A 2001 pool permit which Urbinati had obtained (and which had expired) specified that water from the pool and deck area would have “to drain into the existing watercourse area.”
“At trial, [David] Pierce initially denied seeing the pool permit during the escrow period, but later he merely testified he did not remember receiving a copy of the pool permit. With respect to the permits, which were all in the same packet, Pierce then stated, ‘I saw probably a majority of the permits.’ However, in the real estate transfer disclosure statement, which was signed by the Pierces during escrow, they acknowledged having ‘seen all permits.’ ”
Pierce is a former real estate agent.
“In sum, this record belies the Pierces’ contention they purchased the property unaware of the presence of the watercourse setback,” Klein said.
Other contentions of a breach by Urbinati of her duty to disclose, Klein determined in her opinion for a unanimous panel, were also contradicted by the evidence.
Complaints Declared Trivial
She declared that the duty in issue was to disclose “material facts” and some of the alleged defects were relatively insignificant.
As to one trivial matter, she said:
“The Pierces complained of Urbinati’s removal of the telephone system from the home.
“In fact, Urbinati did not remove the telephone system. She merely removed the telephones. As a result, when the Pierces moved in, they had to purchase telephones. They bought four Panasonic telephones, at a cost of $400 each, for a total of $1,600.
“…[L]eaving aside whether the telephones were included in the sale of the real property, this item was not a material defect affecting the value and desirability of a $2.85 million property.”
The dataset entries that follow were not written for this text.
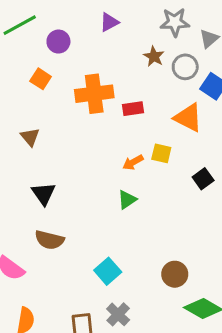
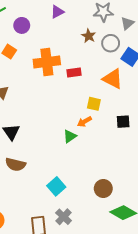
orange arrow: (133, 162) -> (84, 122), moved
black square: (203, 179) -> (123, 122), turned 32

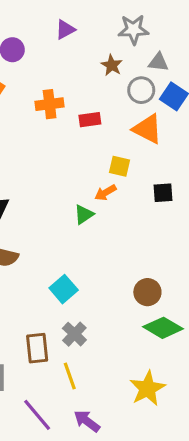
gray triangle: (127, 23) -> (158, 62), moved, turned 48
gray circle: (111, 43) -> (141, 90), moved
orange cross: (47, 62) -> (50, 104), size x0.7
brown circle: (103, 189) -> (147, 292), moved

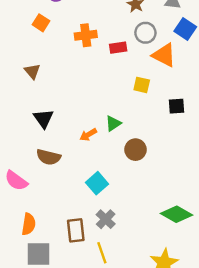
gray circle: (141, 90) -> (145, 33), moved
orange arrow: (106, 193) -> (88, 135), moved
brown circle: (147, 292) -> (135, 150), moved

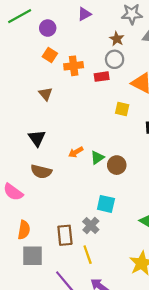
orange square: (41, 23) -> (50, 55), moved
gray circle: (145, 33) -> (115, 59), moved
brown triangle: (32, 71) -> (46, 94), moved
green triangle: (113, 123) -> (97, 158), moved
cyan square: (97, 183) -> (106, 204), moved, turned -36

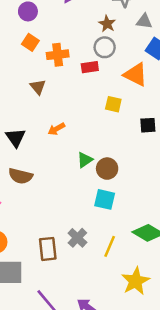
brown triangle: (46, 94) -> (38, 87), moved
orange arrow: (76, 152) -> (56, 129), moved
cyan square: (106, 204) -> (105, 199), moved
yellow line: (88, 255) -> (110, 246), moved, turned 42

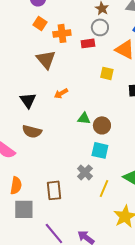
brown triangle: (38, 87) -> (46, 59), size x1.5
green triangle: (85, 160) -> (84, 118), turned 40
gray cross: (77, 238) -> (85, 172), moved

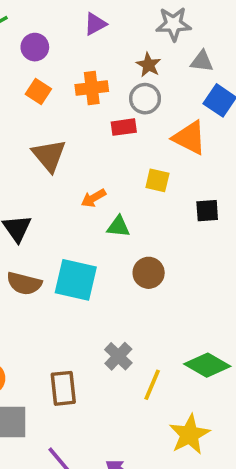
orange cross: (62, 33) -> (92, 88), moved
orange arrow: (61, 93) -> (93, 198), moved
green triangle: (84, 118) -> (118, 227), moved
cyan square: (100, 150) -> (76, 280), moved, size x1.4

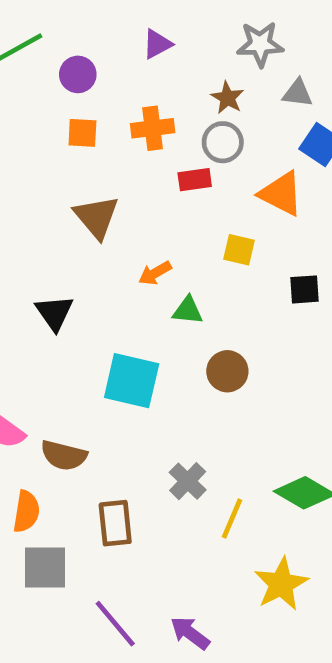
orange square: (38, 92) -> (82, 133), turned -30
brown semicircle: (24, 283) -> (64, 455), moved

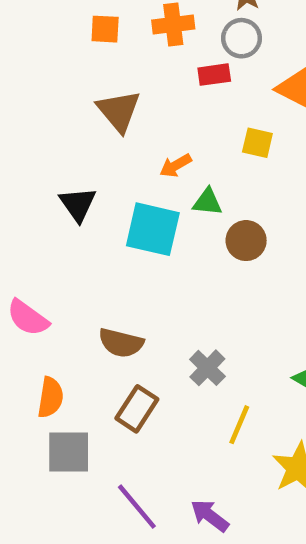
brown circle: (227, 371) -> (246, 241), moved
cyan square: (132, 381) -> (153, 229), moved
brown semicircle: (64, 455) -> (121, 343), moved
yellow line: (232, 518) -> (239, 425), moved
brown rectangle: (115, 523) -> (137, 409), turned 39

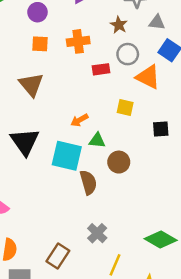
gray circle: (241, 38) -> (128, 54), moved
brown triangle: (119, 111) -> (31, 85), moved
black triangle: (78, 204) -> (25, 142), size x1.4
brown semicircle: (121, 343) -> (88, 182), moved, turned -120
The presiding justice rapped Pierce for faulting Urbinati’s brief, while submitting a defective one, himself. She observed in a footnote:
“California Rules of Court, rule 8.204(a)(1)(C), states each brief must support any reference to a matter in the record with a citation to the volume and page number of the record where the matter appears. The Pierces, in their respondent’s brief, attack Urbinati’s opening brief for failing to submit a proper statement of facts. However, it is the Pierces’ brief which is completely deficient. Their respondent’s brief argues the trial court properly denied JNOV because the verdict is supported by substantial evidence; however, the brief does not contain a single citation to the reporter’s transcript of the two-week trial. Although the Pierces’ brief was noncompliant, because the matter was already fully briefed, this court elected to disregard the noncompliance and resolve the matter on the merits (Cal. Rules of Court, rule 8.204(e)), so as to expedite the matter and relieve Urbinati of the necessity to revise her appellant’s reply brief. Following oral argument, the parties were given the opportunity to file supplemental letter briefs addressing the evidence at trial.”
Klein corrected what she saw as two misconceptions at the trial court level.
Urbinati’s contractual promise to disclose known defects was of no significance, she said, because it merely mirrored what was required by case law.
She also said Goodson erred in declaring that “the Court will exercise its broad discretion to deny the motion” for judgment non obstante verdicto. Klein wrote:
“Contrary to the trial court’s ruling, a decision to grant or deny a motion for JNOV is a matter of law, not a matter of discretion”
Mark E. Hellenkamp, Dean A. Olson and Penelope M. Deihl of Morris Polich & Purdy acted for Urbinati,
Pierce represented himself, joined by an associate in his firm, Charles A. Pressman, a former real estate developer and contractor.